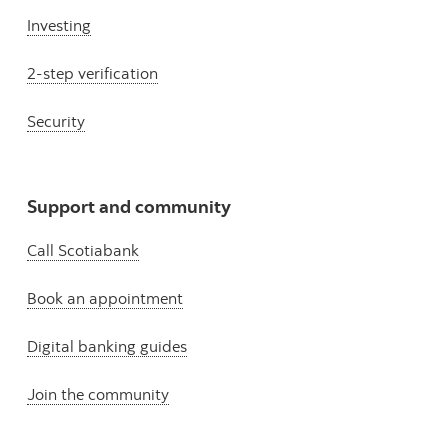
Investing
2-step verification
Security
Support and community
Call Scotiabank
Book an appointment
Digital banking guides
Join the community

* **Task description**
Show the lines above that include "community".

* **Output for this task**
Support and community
Join the community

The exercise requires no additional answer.